What happens after is the part that costs you. A flattering application gets you into interviews you can't survive, negotiating from claims you can't defend, in front of the small number of people you most needed to impress. The expensive resource in a job search isn't applications — it's credible shots at roles you can actually win. Spending them on inflated ones is worse than spending nothing.
So jobhunt runs under one rule, enforced everywhere a sentence gets generated: don't claim what isn't true. Not as a disclaimer. As architecture. Here's what that cashes out to in practice.
The fit analysis leads with your real case, then names what's thin
When you paste a job posting, Coach scores you against the actual posting — stored verbatim, not a paraphrase — and opens with your genuine, evidenced strengths for the role. Then it names the gaps plainly, so you know where to focus. If a true hard blocker exists — a licence you don't hold, a clearance you don't have — it's named honestly, last, as something for you to weigh rather than a door slammed shut. What it will never do is paper over a gap with positive framing, because you're the one who has to sit in the interview where that gap comes up.
Your red lines are hard constraints, not suggestions
During the profile interview you can set things you've explicitly said never to claim — a title you didn't hold, a technology you only brushed against. Those become hard constraints on every document the system produces. They're stored with your profile, injected into every generation, and they don't erode over time or under pressure from a tempting job description.
Nothing “shipped” without evidence
The most common inflation in technical résumés is the quiet promotion of work-in-progress to work-completed. Coach won't write “shipped,” “deployed,” or “led” unless your own account of your work supports it. If you built a prototype that was deprioritised before launch, that's what the record says — and honestly, “built a working prototype; the project was deprioritised” is a more interesting interview conversation than a vague “delivered” that collapses under one follow-up question.
A second set of eyes, adversarially
After a résumé or cover letter is generated, a separate fact-checking pass audits every claim in the document against your profile, your original résumé, and the job description. It flags anything it can't support — it doesn't silently rewrite your documents, because silent edits are their own kind of dishonesty. You see the flags; you decide.

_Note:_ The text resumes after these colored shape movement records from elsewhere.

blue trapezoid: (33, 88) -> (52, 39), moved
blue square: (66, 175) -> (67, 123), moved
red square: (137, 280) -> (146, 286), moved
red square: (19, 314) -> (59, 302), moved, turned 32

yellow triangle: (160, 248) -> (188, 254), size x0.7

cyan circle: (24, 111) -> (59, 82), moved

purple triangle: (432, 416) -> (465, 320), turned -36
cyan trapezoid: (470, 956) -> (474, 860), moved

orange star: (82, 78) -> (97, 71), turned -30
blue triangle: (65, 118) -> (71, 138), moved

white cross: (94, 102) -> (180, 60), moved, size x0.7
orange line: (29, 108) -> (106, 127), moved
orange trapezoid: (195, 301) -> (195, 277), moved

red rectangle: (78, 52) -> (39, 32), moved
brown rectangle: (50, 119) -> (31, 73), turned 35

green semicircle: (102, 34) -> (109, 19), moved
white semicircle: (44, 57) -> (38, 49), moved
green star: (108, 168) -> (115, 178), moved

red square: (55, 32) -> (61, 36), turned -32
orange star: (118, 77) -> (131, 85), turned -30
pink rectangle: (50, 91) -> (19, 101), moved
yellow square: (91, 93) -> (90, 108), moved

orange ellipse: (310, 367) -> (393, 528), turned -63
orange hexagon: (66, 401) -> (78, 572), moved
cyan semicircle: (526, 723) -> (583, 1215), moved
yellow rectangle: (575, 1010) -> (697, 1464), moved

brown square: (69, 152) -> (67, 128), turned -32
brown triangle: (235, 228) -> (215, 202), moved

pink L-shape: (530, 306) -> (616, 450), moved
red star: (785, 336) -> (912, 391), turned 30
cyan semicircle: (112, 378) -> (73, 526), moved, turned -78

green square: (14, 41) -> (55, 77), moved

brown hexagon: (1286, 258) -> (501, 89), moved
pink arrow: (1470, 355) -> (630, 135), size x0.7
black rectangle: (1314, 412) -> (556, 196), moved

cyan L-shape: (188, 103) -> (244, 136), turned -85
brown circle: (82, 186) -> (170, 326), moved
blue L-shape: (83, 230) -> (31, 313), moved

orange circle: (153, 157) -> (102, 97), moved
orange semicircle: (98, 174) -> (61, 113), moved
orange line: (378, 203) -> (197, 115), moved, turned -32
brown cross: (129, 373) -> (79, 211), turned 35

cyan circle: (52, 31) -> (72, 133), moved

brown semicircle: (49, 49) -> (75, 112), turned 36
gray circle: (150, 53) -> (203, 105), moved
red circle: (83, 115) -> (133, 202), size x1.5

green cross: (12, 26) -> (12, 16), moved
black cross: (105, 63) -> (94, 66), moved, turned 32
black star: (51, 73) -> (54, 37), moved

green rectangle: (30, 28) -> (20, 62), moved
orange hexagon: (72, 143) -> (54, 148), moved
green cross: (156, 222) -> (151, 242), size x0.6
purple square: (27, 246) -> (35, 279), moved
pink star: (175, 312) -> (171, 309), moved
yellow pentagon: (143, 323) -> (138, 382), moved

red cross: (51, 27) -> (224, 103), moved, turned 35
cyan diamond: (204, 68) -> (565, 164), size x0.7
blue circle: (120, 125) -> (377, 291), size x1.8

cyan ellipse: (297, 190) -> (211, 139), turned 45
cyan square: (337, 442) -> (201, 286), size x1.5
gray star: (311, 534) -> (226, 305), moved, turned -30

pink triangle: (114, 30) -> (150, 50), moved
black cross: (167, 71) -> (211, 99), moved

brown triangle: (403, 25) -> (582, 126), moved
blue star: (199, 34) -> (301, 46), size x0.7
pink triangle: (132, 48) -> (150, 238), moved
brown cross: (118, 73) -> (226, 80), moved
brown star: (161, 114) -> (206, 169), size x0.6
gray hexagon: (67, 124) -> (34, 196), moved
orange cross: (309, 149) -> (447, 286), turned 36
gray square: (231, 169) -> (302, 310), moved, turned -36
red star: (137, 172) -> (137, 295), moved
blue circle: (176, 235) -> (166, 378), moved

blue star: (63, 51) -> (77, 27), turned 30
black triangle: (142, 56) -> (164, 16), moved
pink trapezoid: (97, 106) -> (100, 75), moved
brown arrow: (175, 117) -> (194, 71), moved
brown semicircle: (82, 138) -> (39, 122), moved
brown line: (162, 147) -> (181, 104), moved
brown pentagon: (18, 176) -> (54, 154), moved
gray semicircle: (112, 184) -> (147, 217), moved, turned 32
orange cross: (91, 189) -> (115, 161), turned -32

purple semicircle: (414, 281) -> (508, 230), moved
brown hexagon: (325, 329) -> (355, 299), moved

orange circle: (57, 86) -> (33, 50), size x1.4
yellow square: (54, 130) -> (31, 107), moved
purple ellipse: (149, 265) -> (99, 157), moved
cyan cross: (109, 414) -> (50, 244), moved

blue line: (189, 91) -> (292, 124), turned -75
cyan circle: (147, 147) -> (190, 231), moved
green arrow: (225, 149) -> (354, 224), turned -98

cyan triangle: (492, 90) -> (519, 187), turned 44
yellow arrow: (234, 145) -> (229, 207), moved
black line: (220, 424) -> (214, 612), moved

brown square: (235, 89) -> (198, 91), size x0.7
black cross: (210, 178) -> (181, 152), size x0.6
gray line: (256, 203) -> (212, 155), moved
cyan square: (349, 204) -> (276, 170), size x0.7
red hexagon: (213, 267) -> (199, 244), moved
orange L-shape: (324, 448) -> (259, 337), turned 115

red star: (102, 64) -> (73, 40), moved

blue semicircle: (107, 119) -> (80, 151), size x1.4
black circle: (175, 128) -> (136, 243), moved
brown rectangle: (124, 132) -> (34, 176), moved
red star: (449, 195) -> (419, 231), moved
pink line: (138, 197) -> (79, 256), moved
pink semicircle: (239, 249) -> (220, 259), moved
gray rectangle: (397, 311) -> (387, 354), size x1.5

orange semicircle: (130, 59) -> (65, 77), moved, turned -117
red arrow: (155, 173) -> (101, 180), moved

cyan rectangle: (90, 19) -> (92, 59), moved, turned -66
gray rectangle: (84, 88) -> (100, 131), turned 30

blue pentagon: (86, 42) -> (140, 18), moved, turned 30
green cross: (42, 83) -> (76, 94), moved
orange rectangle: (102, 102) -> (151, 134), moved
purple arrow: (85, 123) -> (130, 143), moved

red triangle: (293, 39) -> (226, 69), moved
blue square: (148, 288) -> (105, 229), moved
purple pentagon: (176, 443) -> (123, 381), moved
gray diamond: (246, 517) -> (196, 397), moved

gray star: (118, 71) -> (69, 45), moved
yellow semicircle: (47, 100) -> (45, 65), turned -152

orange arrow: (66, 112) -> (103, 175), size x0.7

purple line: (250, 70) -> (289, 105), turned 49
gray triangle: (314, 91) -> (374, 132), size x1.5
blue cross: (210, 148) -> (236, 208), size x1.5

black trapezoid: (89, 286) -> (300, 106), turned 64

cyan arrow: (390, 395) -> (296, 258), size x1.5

Doesn't everyone else inflate?
Maybe. But the filters you're worried about — the tracking systems, the keyword screens — are looking for relevance, not adjectives. A résumé built around the actual keywords of the posting, drawn from things you actually did, clears the same filters without planting landmines in your interviews. Honesty and effectiveness aren't in tension here. The inflated résumé is the one that fails late, expensively, in person.
I built this because it's the tool I wanted when I was searching: something that would find my real shot at a role and make that case as well as it could be made — and that would tell me no when no was the true answer, while I could still do something about it.
An honest picture — strengths first, gaps and any real blocker named — beats a flattering one. You decide where to spend your effort. That's the product.